Glenncito
Glenncito

Reputation: 930

Unable to access the initialState of a slice in Redux, so I'm having to resort to manually setting the state properties

I have a slice called modal which is responsible for showing and hiding a modal, using actions showModal and hideModal.

Here is what it looks like:

    export const modal = createSlice({
  slice: "modal",
  initialState: {
      visible: false,
      selectedExpenseId: null
  },
  reducers:{
    showModal: (state, { payload }) => (
      state = {
        visible: true,
        selectedExpenseId: payload
      }
    ), 
    hideModal: (state, {payload}) => (state = state.initialState) 
    //hideModal: (state, {payload}) => (state = {visible: false, selectedExpenseId: null}) 

  }
});

showModal works as intended, but when I call hideModal nothing happens, as it seems I am unable to access initialState in this manner. When I resort to the commented out line which manually assigns the values in the intended way, it works.

I would like to know what I am doing wrong, as I would obviously prefer to be accessing initialState properly. I am new to React and redux, so I'm sure that I'm probably just missing something obvious here.

Cheers.

Upvotes: 0

Views: 1492

Answers (2)

markerikson
markerikson

Reputation: 67539

Both your reducers are currently wrong. You're seeing "correct" behavior for showModal only by accident.
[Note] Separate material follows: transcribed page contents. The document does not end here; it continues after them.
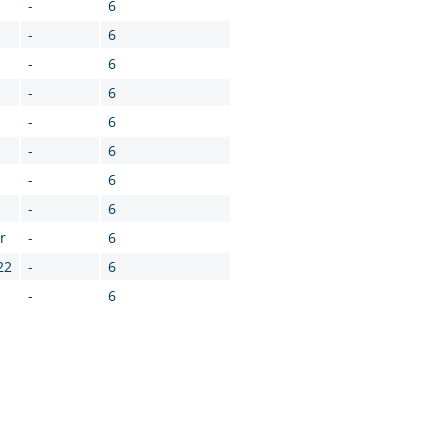
-
6
-
6
-
6
-
6
-
6
-
6
-
6
-
6
r
-
6
22
-
6
-
6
It looks like you're using Redux Starter Kit. Since that uses Immer inside, there are two ways you can update the state:

  1. "Mutate" the contents inside the state value
  2. Create a new immutably-updated value yourself, and return it.

Neither of your reducers are actually doing that correctly.

Assigning state = something inside of a reducer does not mutate the contents of state, and it is not returning a new value. Instead, it's just changing what the local variable state in this function is pointing to.

In addition, there is no state.initialState field.

If showModal is working, it's only by accident, possibly because the assignment statement is also implicitly returning the result of the assignment.

What you should be doing is something like this:

const initialState = {
    visible: false,
    selectedExpenseId: null
};

export const modal = createSlice({
    slice: "modal",
    initialState,
    reducers: {
        showModal(state, {payload}) {
            return {visible: true, selectedExpenseId: payload};
        },
        hideModal(state) {
            return initialState;
        }
    }
});

Note that you could also have written the reducers like:

showModal(state, {payload}) {
    state.visible = true;
    state.selectedExpenseId = payload;
}

(Source: I'm a Redux maintainer, and I wrote Redux Starter Kit.)

Upvotes: 1

Salim Khan
Salim Khan

Reputation: 104

Nowhere in the documentation of Redux is mentioned that you will receive a property in the state named initialState which will be containing the initial state.

Redux does not populate any property in the state object by itself unless you do it in your reducers or via initialState. There are various ways in which you can achieve the desired behaviour out of which you mentioned 1 in the question itself. If you want to access it via initialState, then you can follow the below logic:

const initialState = {
  visible: false,
  selectedExpenseId: null
};
export const modal = createSlice({
  slice: "modal",
  initialState: {...initialState},
  reducers:{
    showModal: (state, { payload }) => (
      state = {
        visible: true,
        selectedExpenseId: payload
      }
    ), 
    hideModal: (state, {payload}) => (state = {...initialState}) 
  }
});

We have used spread notation (triple dot {...}) to avoid the mutation of the original initialState object.